Published on 31 August 2019.
This is what I’ve been up to in August 2019:
I finished the RLMeta VM article. When working on it, I noticed that error handling has not gotten much love. I want to improve it and write about it in another article.
I found Build Your Own Text Editor that explains how to build a text editor by showing and explaining incremental patches. I found the approach interesting.
The above made me think about if programs could be organized in features without the use of literate programming. That would require some kind of plugin architechture where features could be plugged in independent of eachother.
I worked on porting Timeline to Python 3. It is a work in progress, but the application now starts. I have a few items left on my TODO list that I want to complete before considering the port done. I ran into a problem that I blogged about. An another one in progress.
I found this tweet by Michael Feathers interesting:
Fred Brooks said that software is best when it looks like it was designed by one mind.
Mob programming is an attempt to create one mind of many.

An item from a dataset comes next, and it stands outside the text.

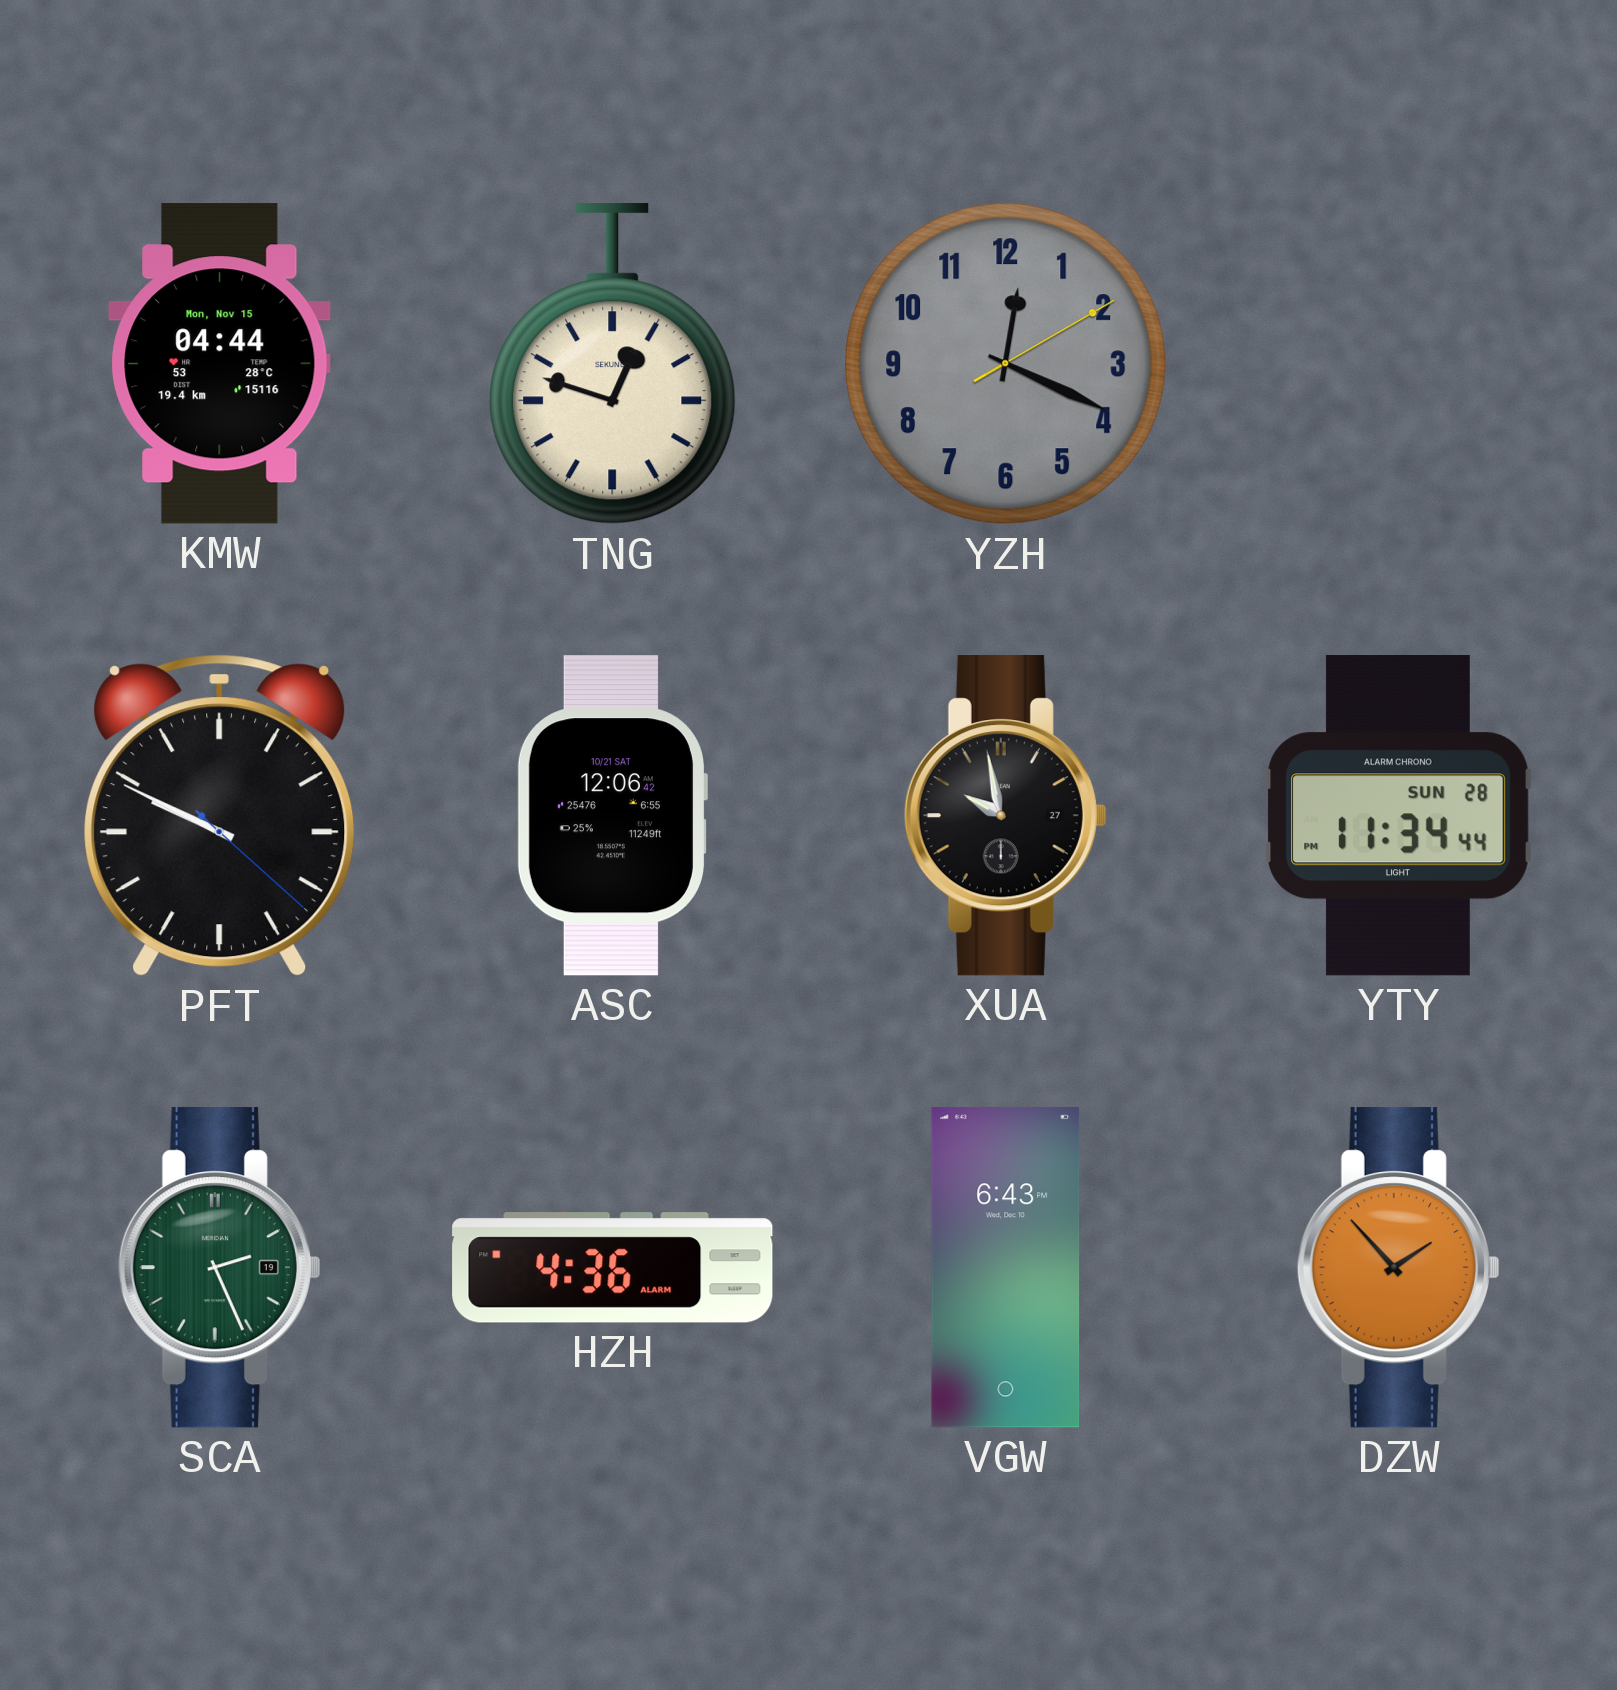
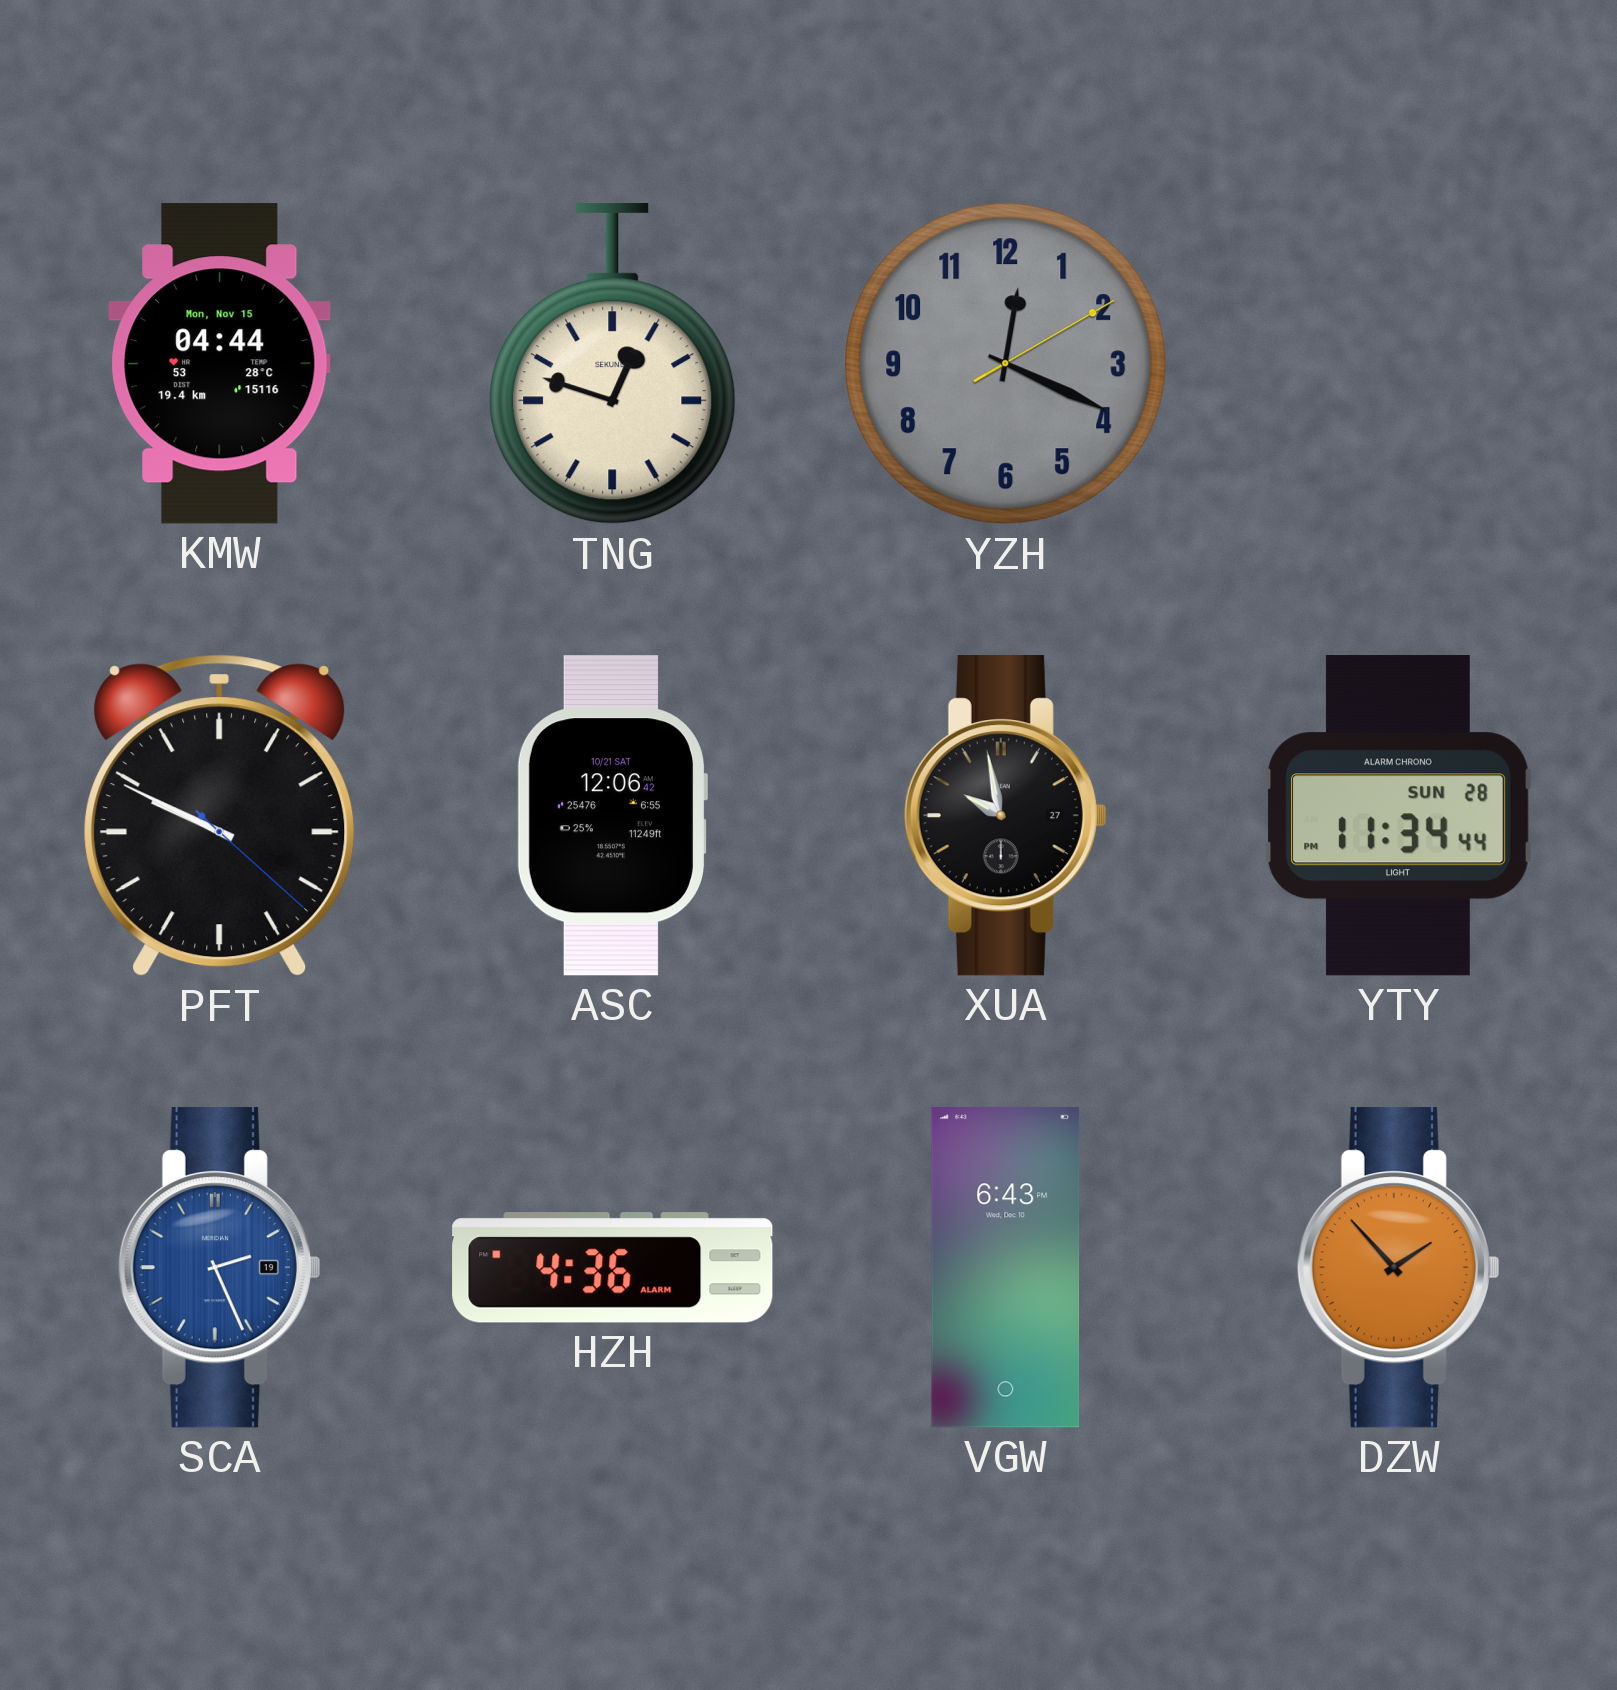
SCA dial: green -> blue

Quality goes down as the number of people touching code independently goes up.
Interesting constraint problem.
And a follow up:
Interesting parallel to Alan Kay’s bifurcation of languages into “Agglutination of features” vs. “Crystallization of style.”
The former are almost always defined by committee, the latter by solo designers or very small, tight teams.
And another follow up:
There are quality OSS projects that are made up of individual contributors and a distributed review process. It’s possible for independent workers to maintain and extend a codebase, as long as they buy into a shared style and a shared philosophy. Process matters though.
How can we build software so that it appears to be desgined by a single mind?
I wrote some code for an upcoming article on parsing left associative operators in RLMeta.
I read some of Eli Bendersky’s articles on parsing:
One of them led me to read Bob Nystrom’s article Pratt Parsers: Expression Parsing Made Easy.
I want to learn more about JIT compilation. As I read Hello, JIT World: The Joy of Simple JITs describing a JIT compiler for Brainfuck I thought: Is JIT-ing byte code just getting rid of the interpreter loop? I’m not completely sure of the big picture yet. And how does a tracing JIT compiler differ from a regular JIT compiler. Brainfuck seems to be a popular example in JIT articles.
I read about Cython and though that I should try it for RLMeta VM. Should be quite easy to port it to C and make incremental performance improvements.